Inadmissible Paragraphs of Affidavits & Memorandum
[18]
The Respondent submits that:
- the affidavits of Mark Jones and Maurice Hogue must be struck as they were not before the Delegate prior to the Decision being rendered.
- the following portions of the Applicant’s affidavit should be struck, as they were also not before the Delegate:
- Paragraph 8;
- Subparagraphs 10.1, 10.3, 10.4:
- Paragraphs 11 and 12 (and each subparagraph thereof);
- Paragraph 14;
- Exhibits “F” and “G”;
- Exhibits “K” through “N”; and
- Exhibits “U” through “AE”.
- portions of the Applicant’s affidavit be struck for consisting of argument, and are therefore improper:
- The final sentence of paragraph 3;
- The final sentence of paragraph 5; and
- Paragraphs 9 and 10.
- paragraphs of the Applicant’s Memorandum of Fact and Law should be struck, as the Respondent argues that the impugned paragraphs put forward facts that were not before the Delegate:
- Paragraphs 10 through 17;
- Paragraphs 23 through 25; and
- Paragraphs 32, 39, 45, 48.
(1)
Affidavits of Mark Jones & Maurice Hogue
[19]
Maurice Hogue’s affidavit was sworn on March 21, 2018, and Mark Jones’ affidavit was sworn on March 22, 2018. Thus, by default, the affidavit evidence was not before the Delegate when the Decision was made. None of the information found in the affidavits is found in the certified tribunal record.
[20]
In Association of Universities and Colleges of Canada v Canadian Copyright Licensing Agency, 2012 FCA 22 [“Association”], Justice Stratas discussed the different roles of administrative decision makers and the Court in reviewing those decisions. Justice Stratas confirmed for the Court that the purpose of judicial review is to canvass a review of the certified tribunal record, and not to adjudicate on the basis of further evidence not before the decision maker. As Justice Stratas stated at paragraph 19 of Association, “[a]ccordingly, as a general rule, the evidentiary record before this Court on judicial review is restricted to the evidentiary record that was before the Board”
.
[21]
At paragraph 20 of Association, Justice Stratas set out a list of non-exhaustive potential exceptions where the Court can receive affidavit evidence in a judicial review application. Three such exceptions are:
(a) Sometimes this Court will receive an affidavit that provides general background in circumstances where that information might assist it in understanding the issues relevant to the judicial review: see, e.g., Estate of Corinne Kelley v. Canada, 2011 FC 1335 (CanLII) at paragraphs 26-27; Armstrong v. Canada (Attorney General), 2005 FC 1013 (CanLII) at paragraphs 39-40; Chopra v. Canada (Treasury Board) (1999), 1999 CanLII 8044 (FC), 168 F.T.R. 273 at paragraph 9. Care must be taken to ensure that the affidavit does not go further and provide evidence relevant to the merits of the matter decided by the administrative decision-maker, invading the role of the latter as fact-finder and merits-decider. In this case, the applicants invoke this exception for much of the Juliano affidavit.
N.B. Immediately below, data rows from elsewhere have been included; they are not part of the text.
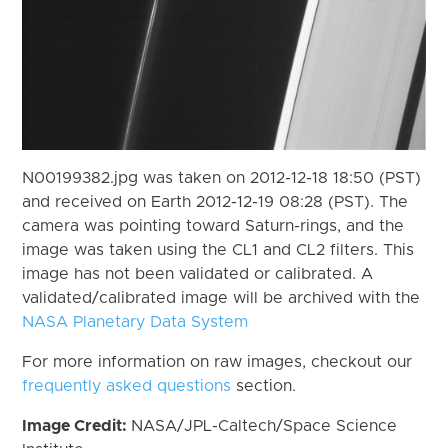
N00199382.jpg was taken on 2012-12-18 18:50 (PST)
and received on Earth 2012-12-19 08:28 (PST). The
camera was pointing toward Saturn-rings, and the
image was taken using the CL1 and CL2 filters. This
image has not been validated or calibrated. A
validated/calibrated image will be archived with the
NASA Planetary Data System
For more information on raw images, checkout our
frequently asked questions
section.
Image Credit:
NASA/JPL-Caltech/Space Science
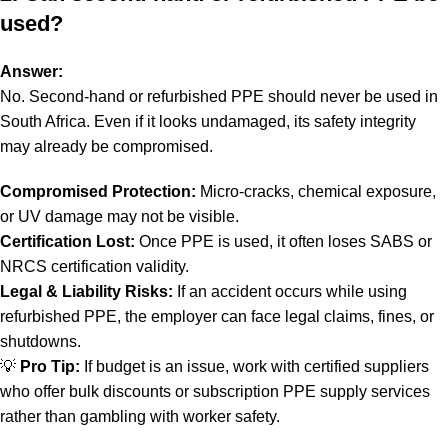
used?
Answer:
No. Second-hand or refurbished PPE should never be used in
South Africa. Even if it looks undamaged, its safety integrity
may already be compromised.
Compromised Protection:
Micro-cracks, chemical exposure,
or UV damage may not be visible.
Certification Lost:
Once PPE is used, it often loses SABS or
NRCS certification validity.
Legal & Liability Risks:
If an accident occurs while using
refurbished PPE, the employer can face legal claims, fines, or
shutdowns.
💡
Pro Tip:
If budget is an issue, work with certified suppliers
who offer bulk discounts or subscription PPE supply services
rather than gambling with worker safety.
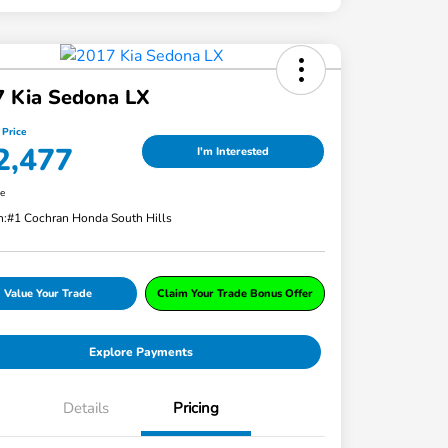
7 Kia Sedona LX
 Price
2,477
I'm Interested
re
n:
#1 Cochran Honda South Hills
Value Your Trade
Claim Your Trade Bonus Offer
Explore Payments
Details
Pricing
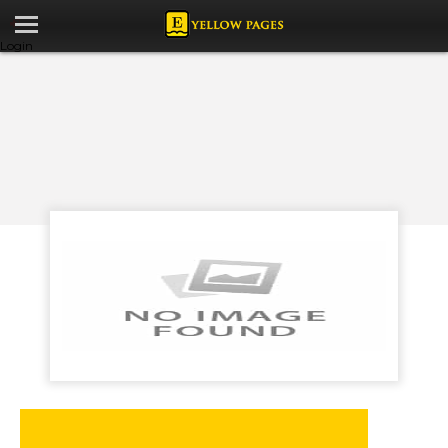
Login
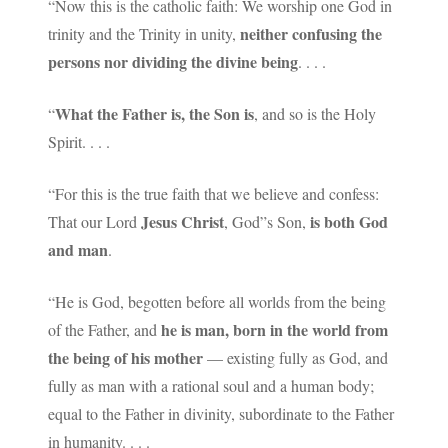
“Now this is the catholic faith: We worship one God in
neither confusing the
trinity and the Trinity in unity,
persons nor dividing the divine being
. . . .
What the Father is, the Son is
“
, and so is the Holy
Spirit. . . .
“For this is the true faith that we believe and confess:
Jesus Christ
is both God
That our Lord
, God”s Son,
and man
.
“He is God, begotten before all worlds from the being
he is man, born in the world from
of the Father, and
the being of his mother
— existing fully as God, and
fully as man with a rational soul and a human body;
equal to the Father in divinity, subordinate to the Father
in humanity. . . .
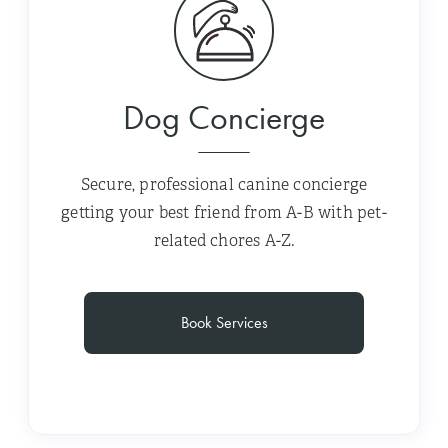
Dog Concierge
Secure, professional canine concierge
getting your best friend from A-B with pet-
related chores A-Z.
Book Services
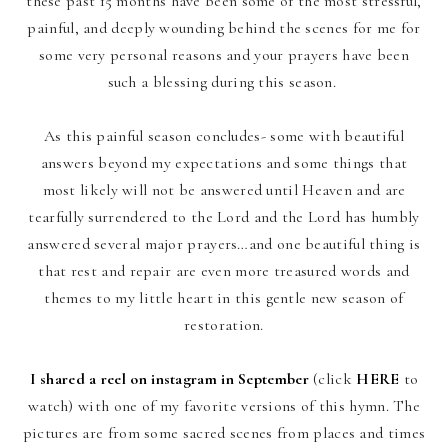
these past 15 months have been some of the most stressful,
painful, and deeply wounding behind the scenes for me for
some very personal reasons and your prayers have been
such a blessing during this season.
As this painful season concludes- some with beautiful
answers beyond my expectations and some things that
most likely will not be answered until Heaven and are
tearfully surrendered to the Lord and the Lord has humbly
answered several major prayers…and one beautiful thing is
that rest and repair are even more treasured words and
themes to my little heart in this gentle new season of
restoration.
I shared a reel on instagram in September
(click
HERE
to
watch) with one of my favorite versions of this hymn. The
pictures are from some sacred
scenes from places and times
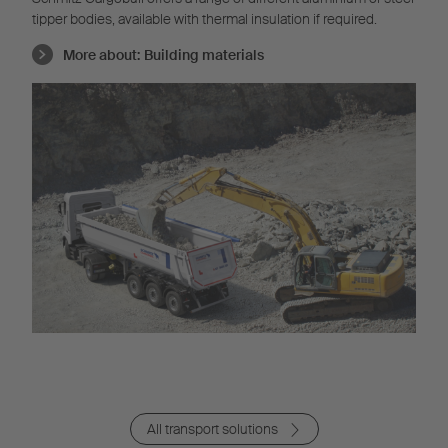
tipper bodies, available with thermal insulation if required.
More about:
Building materials
All transport solutions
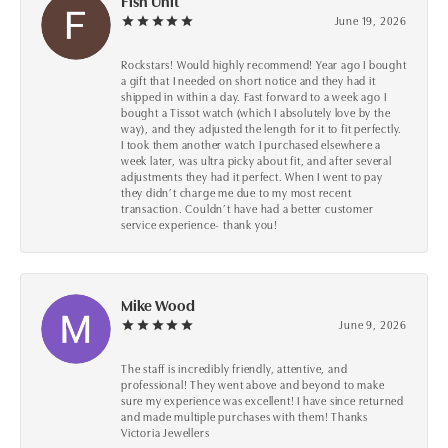
Fish Unit
June 19, 2026
Rockstars! Would highly recommend! Year ago I bought
a gift that I needed on short notice and they had it
shipped in within a day. Fast forward to a week ago I
bought a Tissot watch (which I absolutely love by the
way), and they adjusted the length for it to fit perfectly.
I took them another watch I purchased elsewhere a
week later, was ultra picky about fit, and after several
adjustments they had it perfect. When I went to pay
they didn’t charge me due to my most recent
transaction. Couldn’t have had a better customer
service experience- thank you!
Mike Wood
June 9, 2026
The staff is incredibly friendly, attentive, and
professional! They went above and beyond to make
sure my experience was excellent! I have since returned
and made multiple purchases with them! Thanks
Victoria Jewellers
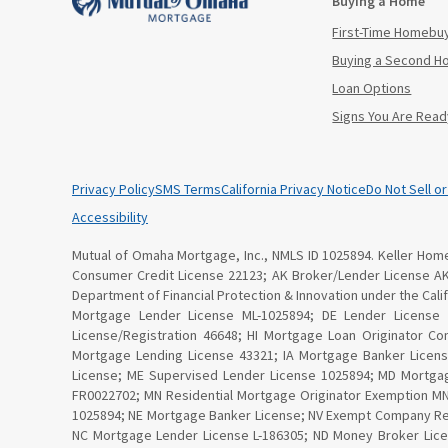
Buying a Home
First-Time Homebu
Buying a Second 
Loan Options
Signs You Are Read
Privacy Policy
SMS Terms
California Privacy Notice
Do Not Sell o
Accessibility
Mutual of Omaha Mortgage, Inc., NMLS ID 1025894. Keller Home 
Consumer Credit License 22123; AK Broker/Lender License A
Department of Financial Protection & Innovation under the Ca
Mortgage Lender License ML-1025894; DE Lender License
License/Registration 46648; HI Mortgage Loan Originator C
Mortgage Lending License 43321; IA Mortgage Banker Licen
License; ME Supervised Lender License 1025894; MD Mortga
FR0022702; MN Residential Mortgage Originator Exemption 
1025894; NE Mortgage Banker License; NV Exempt Company Re
NC Mortgage Lender License L-186305; ND Money Broker Lice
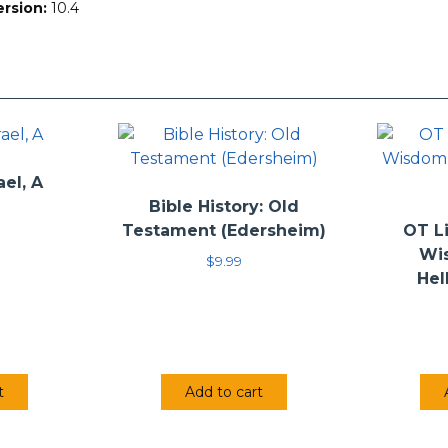
ersion:
10.4
ael, A
Bible History: Old
Testament (Edersheim)
OT Li
Wi
$
9.99
Hel
t
Add to cart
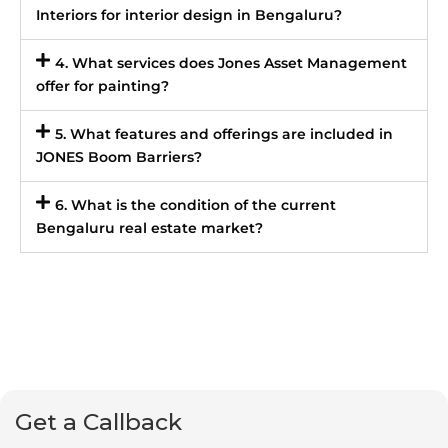
Interiors for interior design in Bengaluru?
4. What services does Jones Asset Management
offer for painting?
5. What features and offerings are included in
JONES Boom Barriers?
6. What is the condition of the current
Bengaluru real estate market?
Get a Callback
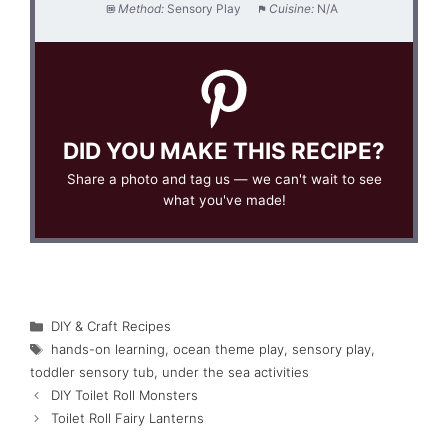
Method:
Sensory Play
Cuisine:
N/A
DID YOU MAKE THIS RECIPE?
Share a photo and tag us — we can't wait to see
what you've made!
Categories
DIY & Craft Recipes
Tags
hands-on learning
,
ocean theme play
,
sensory play
,
toddler sensory tub
,
under the sea activities
DIY Toilet Roll Monsters
Toilet Roll Fairy Lanterns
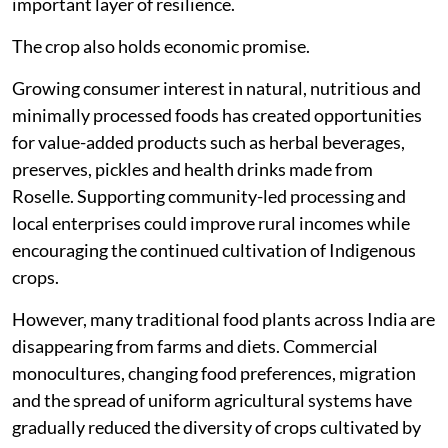
important layer of resilience.
The crop also holds economic promise.
Growing consumer interest in natural, nutritious and
minimally processed foods has created opportunities
for value-added products such as herbal beverages,
preserves, pickles and health drinks made from
Roselle. Supporting community-led processing and
local enterprises could improve rural incomes while
encouraging the continued cultivation of Indigenous
crops.
However, many traditional food plants across India are
disappearing from farms and diets. Commercial
monocultures, changing food preferences, migration
and the spread of uniform agricultural systems have
gradually reduced the diversity of crops cultivated by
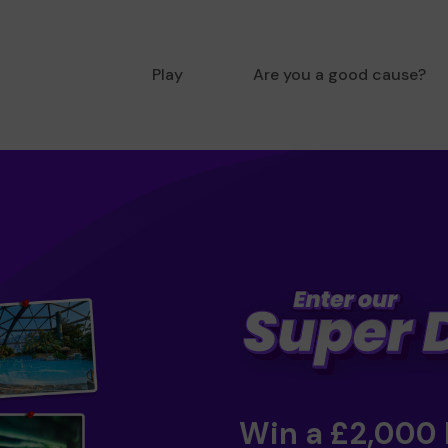
Play
Are you a good cause?
Win a £2,000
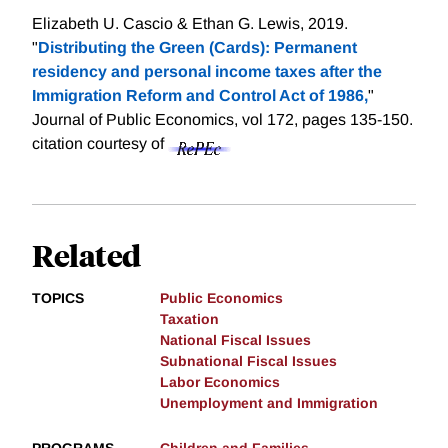
Elizabeth U. Cascio & Ethan G. Lewis, 2019.
"
Distributing the Green (Cards): Permanent
residency and personal income taxes after the
Immigration Reform and Control Act of 1986,
"
Journal of Public Economics, vol 172, pages 135-150.
citation courtesy of
Related
TOPICS
Public Economics
Taxation
National Fiscal Issues
Subnational Fiscal Issues
Labor Economics
Unemployment and Immigration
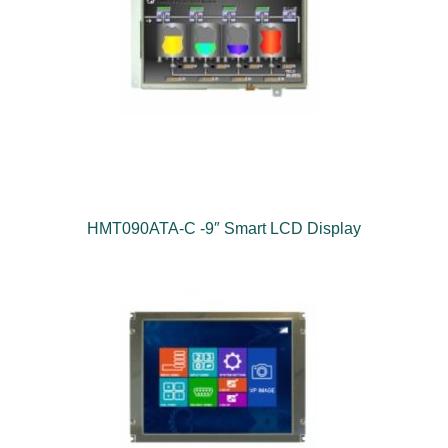
HMT090ATA-C -9″ Smart LCD Display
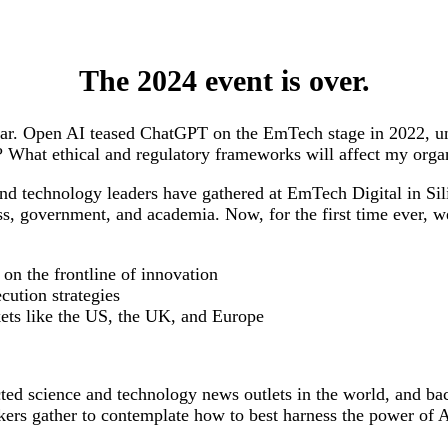
The 2024 event is over.
ear. Open AI teased ChatGPT on the EmTech stage in 2022, unl
ies? What ethical and regulatory frameworks will affect my or
and technology leaders have gathered at EmTech Digital in Si
ss, government, and academia. Now, for the first time ever, w
 on the frontline of innovation
cution strategies
kets like the US, the UK, and Europe
d science and technology news outlets in the world, and bac
ers gather to contemplate how to best harness the power of A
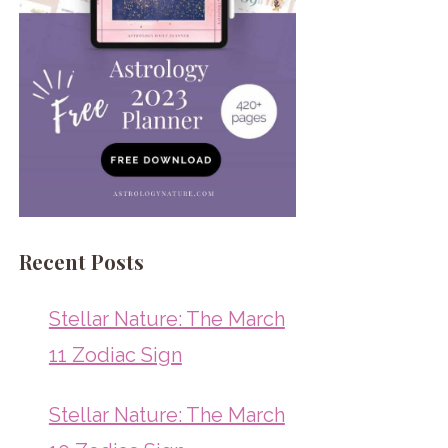
Recent Posts
Stellar Nature: The March
11 Zodiac Sign
Stellar Nature: The March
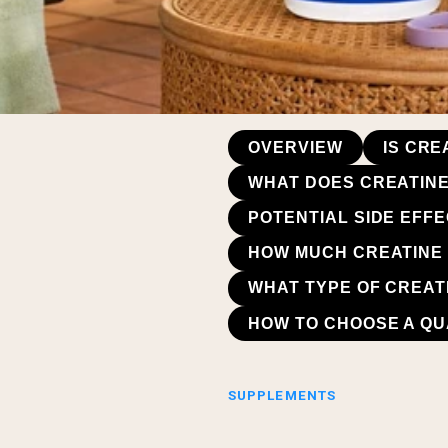
OVERVIEW
IS CR
WHAT DOES CREATINE
POTENTIAL SIDE EFF
HOW MUCH CREATINE
WHAT TYPE OF CREAT
HOW TO CHOOSE A QU
SUPPLEMENTS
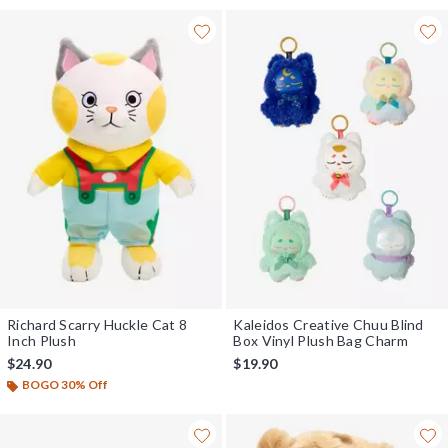
Richard Scarry Huckle Cat 8
Kaleidos Creative Chuu Blind
Inch Plush
Box Vinyl Plush Bag Charm
$24.90
$19.90
BOGO 30% Off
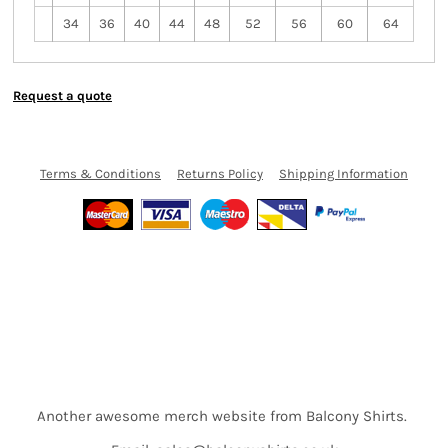
34
36
40
44
48
52
56
60
64
Request a quote
Terms & Conditions
Returns Policy
Shipping Information
Another awesome merch website from Balcony Shirts.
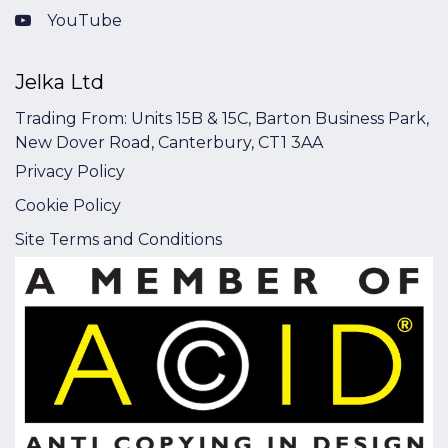
YouTube
Jelka Ltd
Trading From: Units 15B & 15C, Barton Business Park,
New Dover Road, Canterbury, CT1 3AA
Privacy Policy
Cookie Policy
Site Terms and Conditions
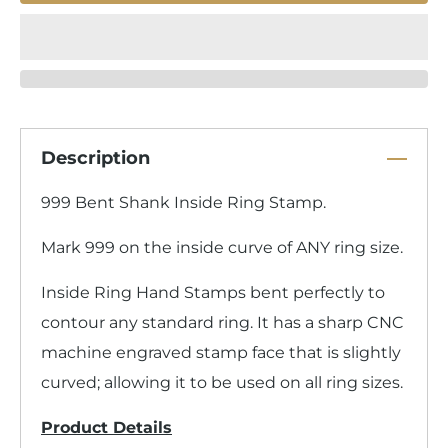
Description
999 Bent Shank Inside Ring Stamp.
Mark 999 on the inside curve of ANY ring size.
Inside Ring Hand Stamps bent perfectly to
contour any standard ring. It has a sharp CNC
machine engraved stamp face that is slightly
curved; allowing it to be used on all ring sizes.
Product Details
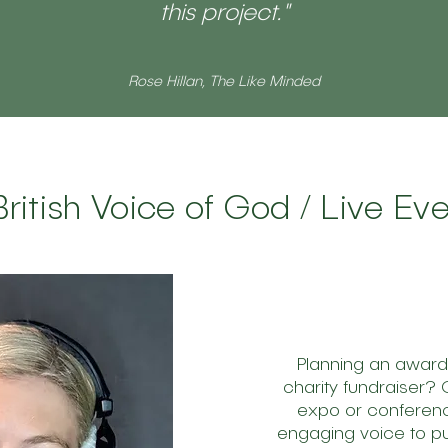
this project."
Rose Hillan, The Like Minded
British Voice of God / Live E
Planning an awar
charity fundraiser?
expo or conferen
engaging voice to pu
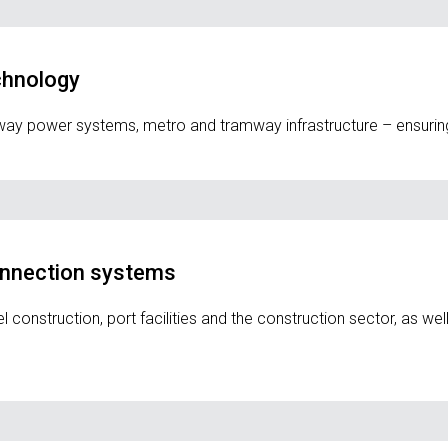
echnology
ilway power systems, metro and tramway infrastructure – ensuring
onnection systems
onstruction, port facilities and the construction sector, as well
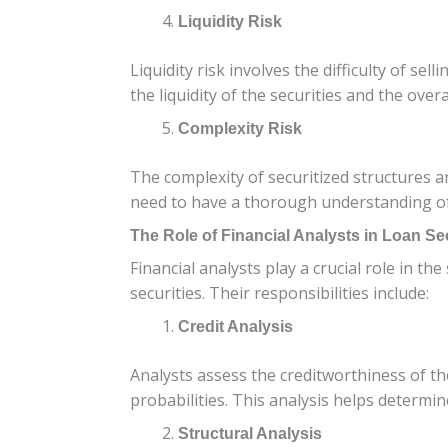
Liquidity Risk
Liquidity risk involves the difficulty of se
the liquidity of the securities and the over
Complexity Risk
The complexity of securitized structures a
need to have a thorough understanding of t
The Role of Financial Analysts in Loan Sec
Financial analysts play a crucial role in t
securities. Their responsibilities include:
Credit Analysis
Analysts assess the creditworthiness of th
probabilities. This analysis helps determine
Structural Analysis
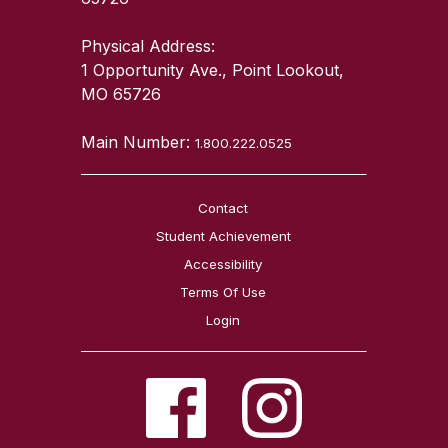
Physical Address:
1 Opportunity Ave., Point Lookout,
MO 65726
Main Number:
1.800.222.0525
Contact
Student Achievement
Accessibility
Terms Of Use
Login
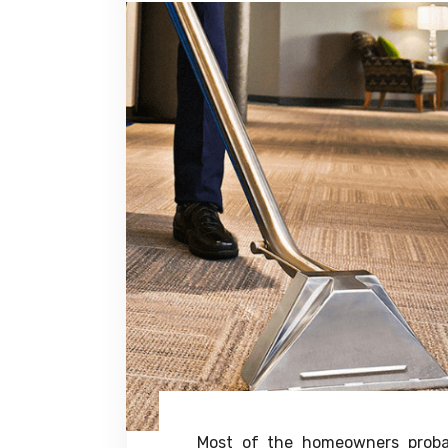
Most of the homeowners proba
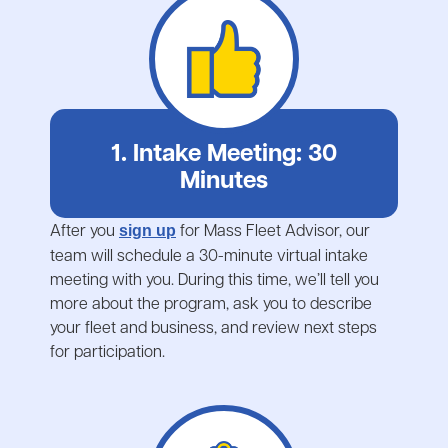
1. Intake Meeting: 30
Minutes
After you
for Mass Fleet Advisor, our
sign up
team will schedule a 30-minute virtual intake
meeting with you. During this time, we’ll tell you
more about the program, ask you to describe
your fleet and business, and review next steps
for participation.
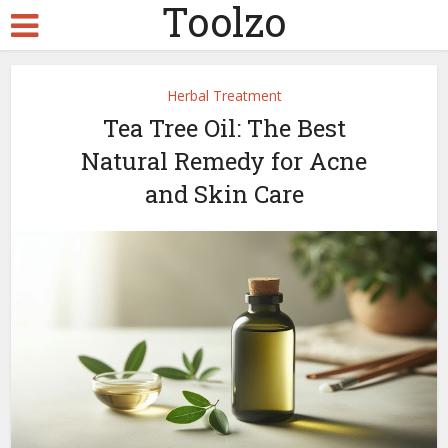
Toolzo
Herbal Treatment
Tea Tree Oil: The Best
Natural Remedy for Acne
and Skin Care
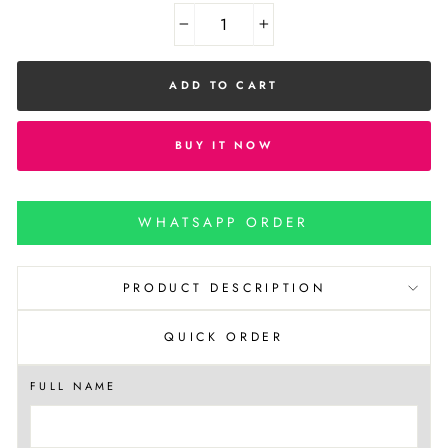
−
+
ADD TO CART
BUY IT NOW
WHATSAPP ORDER
PRODUCT DESCRIPTION
QUICK ORDER
FULL NAME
(b) Sometimes affidavits are necessary to bring to the attention of the judicial review court procedural defects that cannot be found in the evidentiary record of the administrative decision-maker, so that the judicial review court can fulfil its role of reviewing for procedural unfairness: e.g, Keeprite Workers’ Independent Union v. Keeprite Products Ltd. (1980) 1980 CanLII 1877 (ON CA), 29 O.R. (2d) 513 (C.A.). For example, if it were discovered that one of the parties was bribing an administrative decision-maker, evidence of the bribe could be placed before this Court in support of a bias argument.
(c) Sometimes an affidavit is received on judicial review in order to highlight the complete absence of evidence before the administrative decision-maker when it made a particular finding: Keeprite, supra.
[22]
In my assessment, both the Hogue and Jones affidavits are attempts by the Applicant to “bootstrap”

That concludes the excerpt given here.